Try it: From the top of the records below, return each line exactly, ending with the line that contains "Segurança 41450901100".

Extracted records: Begin

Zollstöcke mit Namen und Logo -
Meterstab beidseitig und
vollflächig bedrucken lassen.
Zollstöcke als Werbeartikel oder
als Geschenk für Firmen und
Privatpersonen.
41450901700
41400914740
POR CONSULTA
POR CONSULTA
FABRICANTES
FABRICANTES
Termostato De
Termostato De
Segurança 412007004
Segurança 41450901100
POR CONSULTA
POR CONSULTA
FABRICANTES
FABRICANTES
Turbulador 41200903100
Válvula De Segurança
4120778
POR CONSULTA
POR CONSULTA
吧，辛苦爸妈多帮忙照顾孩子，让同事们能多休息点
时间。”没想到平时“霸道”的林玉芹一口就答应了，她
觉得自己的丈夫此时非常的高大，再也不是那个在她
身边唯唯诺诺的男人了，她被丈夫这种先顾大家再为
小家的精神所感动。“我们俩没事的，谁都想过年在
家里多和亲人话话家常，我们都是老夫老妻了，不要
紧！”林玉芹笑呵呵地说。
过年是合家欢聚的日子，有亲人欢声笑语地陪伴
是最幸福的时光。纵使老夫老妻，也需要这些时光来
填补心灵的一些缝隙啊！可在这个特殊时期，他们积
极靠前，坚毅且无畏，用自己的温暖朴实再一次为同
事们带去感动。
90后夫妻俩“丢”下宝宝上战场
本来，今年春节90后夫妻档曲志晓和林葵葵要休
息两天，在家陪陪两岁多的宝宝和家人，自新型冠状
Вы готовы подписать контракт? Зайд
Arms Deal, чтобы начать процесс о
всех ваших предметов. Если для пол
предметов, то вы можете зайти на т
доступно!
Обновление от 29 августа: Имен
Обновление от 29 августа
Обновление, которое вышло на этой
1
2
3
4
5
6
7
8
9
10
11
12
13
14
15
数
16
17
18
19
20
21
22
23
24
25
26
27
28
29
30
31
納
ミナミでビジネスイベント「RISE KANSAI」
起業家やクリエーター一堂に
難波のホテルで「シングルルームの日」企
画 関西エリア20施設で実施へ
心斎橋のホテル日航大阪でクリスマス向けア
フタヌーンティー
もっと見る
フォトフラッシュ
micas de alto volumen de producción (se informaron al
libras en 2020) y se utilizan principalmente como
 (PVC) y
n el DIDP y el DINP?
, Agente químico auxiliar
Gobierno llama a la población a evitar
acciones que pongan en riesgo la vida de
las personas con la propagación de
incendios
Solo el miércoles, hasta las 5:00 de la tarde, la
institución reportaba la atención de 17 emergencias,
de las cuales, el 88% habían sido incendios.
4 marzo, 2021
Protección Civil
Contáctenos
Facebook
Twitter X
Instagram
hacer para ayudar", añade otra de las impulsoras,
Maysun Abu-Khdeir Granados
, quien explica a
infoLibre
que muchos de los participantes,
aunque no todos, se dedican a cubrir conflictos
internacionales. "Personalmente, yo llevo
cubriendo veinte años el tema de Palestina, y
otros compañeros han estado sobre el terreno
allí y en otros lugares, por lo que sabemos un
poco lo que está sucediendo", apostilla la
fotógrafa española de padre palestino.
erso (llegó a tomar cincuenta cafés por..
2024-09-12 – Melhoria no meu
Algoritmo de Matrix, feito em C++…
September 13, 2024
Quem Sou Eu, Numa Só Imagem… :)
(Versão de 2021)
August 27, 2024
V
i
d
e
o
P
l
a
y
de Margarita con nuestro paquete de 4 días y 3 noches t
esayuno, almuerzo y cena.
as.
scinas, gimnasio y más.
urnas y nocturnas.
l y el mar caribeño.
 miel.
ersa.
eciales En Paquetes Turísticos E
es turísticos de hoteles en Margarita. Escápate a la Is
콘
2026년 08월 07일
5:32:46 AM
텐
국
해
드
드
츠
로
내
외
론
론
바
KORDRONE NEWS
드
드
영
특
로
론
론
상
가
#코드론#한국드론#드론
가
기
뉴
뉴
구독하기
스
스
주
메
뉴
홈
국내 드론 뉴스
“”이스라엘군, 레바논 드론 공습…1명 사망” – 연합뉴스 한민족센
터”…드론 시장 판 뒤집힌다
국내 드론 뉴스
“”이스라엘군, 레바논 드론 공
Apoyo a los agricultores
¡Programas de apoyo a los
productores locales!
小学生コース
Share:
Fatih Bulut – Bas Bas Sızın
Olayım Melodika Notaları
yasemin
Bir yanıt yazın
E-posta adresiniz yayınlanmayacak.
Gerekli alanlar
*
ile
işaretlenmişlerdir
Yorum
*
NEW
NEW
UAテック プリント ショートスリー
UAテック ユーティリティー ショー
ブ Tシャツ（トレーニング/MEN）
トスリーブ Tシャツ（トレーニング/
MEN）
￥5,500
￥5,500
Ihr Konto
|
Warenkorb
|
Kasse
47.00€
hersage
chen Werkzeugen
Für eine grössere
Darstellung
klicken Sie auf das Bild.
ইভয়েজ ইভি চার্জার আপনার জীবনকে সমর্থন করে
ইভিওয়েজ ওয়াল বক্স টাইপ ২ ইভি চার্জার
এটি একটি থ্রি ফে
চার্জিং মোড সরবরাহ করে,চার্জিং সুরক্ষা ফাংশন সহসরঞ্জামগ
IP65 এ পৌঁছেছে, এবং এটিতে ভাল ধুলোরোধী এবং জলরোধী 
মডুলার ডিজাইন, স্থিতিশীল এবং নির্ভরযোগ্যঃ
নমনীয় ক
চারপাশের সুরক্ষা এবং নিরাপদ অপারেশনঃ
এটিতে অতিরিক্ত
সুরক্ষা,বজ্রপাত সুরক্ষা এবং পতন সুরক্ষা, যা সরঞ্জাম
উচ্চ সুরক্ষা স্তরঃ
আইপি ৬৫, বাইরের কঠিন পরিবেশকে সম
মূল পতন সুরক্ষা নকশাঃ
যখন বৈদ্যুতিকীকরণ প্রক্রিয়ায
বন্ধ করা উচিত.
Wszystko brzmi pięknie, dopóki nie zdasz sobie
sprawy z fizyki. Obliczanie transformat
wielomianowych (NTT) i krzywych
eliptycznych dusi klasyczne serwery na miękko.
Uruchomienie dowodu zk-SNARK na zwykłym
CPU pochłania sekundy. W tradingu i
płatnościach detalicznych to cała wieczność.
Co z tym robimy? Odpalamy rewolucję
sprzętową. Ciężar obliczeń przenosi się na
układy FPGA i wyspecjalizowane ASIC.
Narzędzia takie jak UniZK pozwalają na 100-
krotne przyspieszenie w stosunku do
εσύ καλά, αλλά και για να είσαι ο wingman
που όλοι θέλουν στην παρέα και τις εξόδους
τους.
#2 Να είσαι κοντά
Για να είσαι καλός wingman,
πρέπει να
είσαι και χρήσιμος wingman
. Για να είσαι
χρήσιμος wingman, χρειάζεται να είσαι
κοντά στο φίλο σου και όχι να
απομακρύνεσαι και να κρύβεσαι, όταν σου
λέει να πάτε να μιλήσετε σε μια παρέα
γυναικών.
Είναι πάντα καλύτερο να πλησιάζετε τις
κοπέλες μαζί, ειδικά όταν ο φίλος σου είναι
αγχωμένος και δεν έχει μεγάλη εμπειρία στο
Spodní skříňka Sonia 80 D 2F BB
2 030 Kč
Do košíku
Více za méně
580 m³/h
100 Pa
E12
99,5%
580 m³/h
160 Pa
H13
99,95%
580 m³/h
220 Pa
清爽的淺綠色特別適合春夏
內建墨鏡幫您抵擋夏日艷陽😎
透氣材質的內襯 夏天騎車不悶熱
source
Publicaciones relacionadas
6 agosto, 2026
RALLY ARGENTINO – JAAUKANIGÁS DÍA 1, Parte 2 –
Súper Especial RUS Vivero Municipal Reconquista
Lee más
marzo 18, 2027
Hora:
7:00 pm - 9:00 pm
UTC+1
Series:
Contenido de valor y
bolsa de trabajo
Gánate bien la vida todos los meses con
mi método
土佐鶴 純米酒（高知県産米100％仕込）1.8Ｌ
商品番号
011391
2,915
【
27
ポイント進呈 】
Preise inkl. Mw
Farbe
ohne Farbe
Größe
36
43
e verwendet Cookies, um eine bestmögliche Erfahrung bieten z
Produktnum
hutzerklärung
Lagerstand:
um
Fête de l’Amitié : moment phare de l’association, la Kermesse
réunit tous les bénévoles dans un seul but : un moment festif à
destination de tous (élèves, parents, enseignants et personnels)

Extracted records: End

Result of this task:
Zollstöcke mit Namen und Logo -
Meterstab beidseitig und
vollflächig bedrucken lassen.
Zollstöcke als Werbeartikel oder
als Geschenk für Firmen und
Privatpersonen.
41450901700
41400914740
POR CONSULTA
POR CONSULTA
FABRICANTES
FABRICANTES
Termostato De
Termostato De
Segurança 412007004
Segurança 41450901100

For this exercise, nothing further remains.